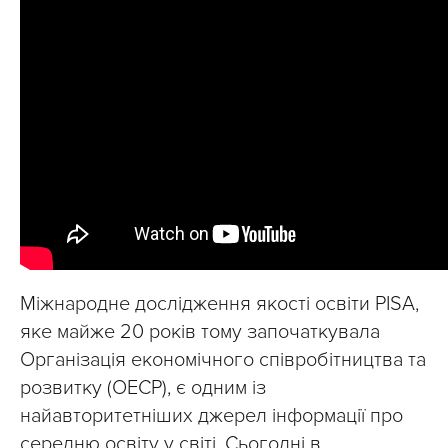
Міжнародне дослідження якості освіти PISA,
яке майже 20 років тому започаткувала
Організація економічного співробітництва та
розвитку (ОЕСР), є одним із
найавторитетніших джерел інформації про
середню освіту у світі. Сьогодні в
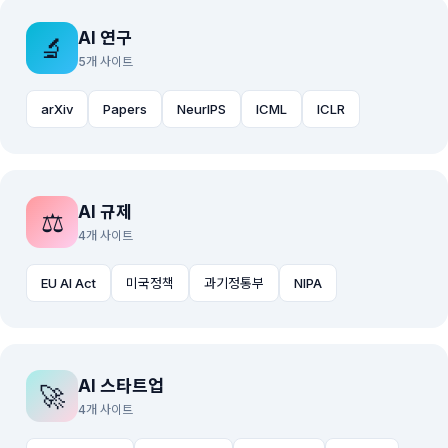
AI 연구
🔬
5개 사이트
arXiv
Papers
NeurIPS
ICML
ICLR
AI 규제
⚖️
4개 사이트
EU AI Act
미국정책
과기정통부
NIPA
AI 스타트업
🚀
4개 사이트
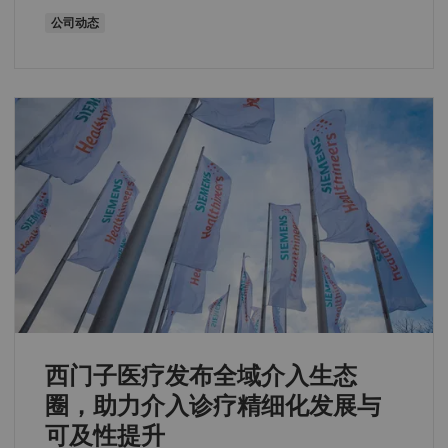
公司动态
西门子医疗发布全域介入生态
圈，助力介入诊疗精细化发展与
可及性提升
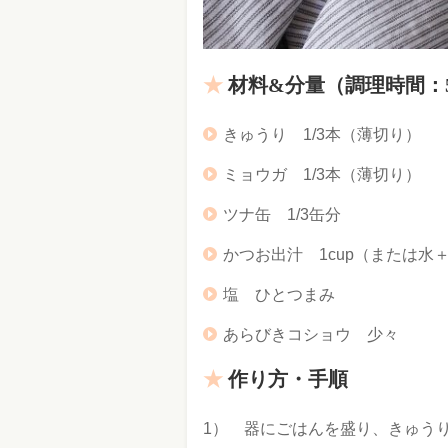
材料&分量（調理時間：
きゅうり 1/3本（薄切り）
ミョウガ 1/3本（薄切り）
ツナ缶 1/3缶分
かつお出汁 1cup（または水
塩 ひとつまみ
あらびきコショウ 少々
作り方・手順
1） 器にごはんを盛り、きゅう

Exercise brief
Give an exact copy of the listing, without its pictures.

Answer to this task
Міжнародне дослідження якості освіти PISA,
яке майже 20 років тому започаткувала
Організація економічного співробітництва та
розвитку (ОЕСР), є одним із
найавторитетніших джерел інформації про
середню освіту у світі. Сьогодні в
AI 연구
🔬
5개 사이트
arXiv
Papers
NeurIPS
ICML
ICLR
AI 규제
⚖️
4개 사이트
EU AI Act
미국정책
과기정통부
NIPA
AI 스타트업
🚀
4개 사이트
公司动态
西门子医疗发布全域介入生态
圈，助力介入诊疗精细化发展与
可及性提升
材料&分量（調理時間：
きゅうり 1/3本（薄切り）
ミョウガ 1/3本（薄切り）
ツナ缶 1/3缶分
かつお出汁 1cup（または水
塩 ひとつまみ
あらびきコショウ 少々
作り方・手順
1） 器にごはんを盛り、きゅう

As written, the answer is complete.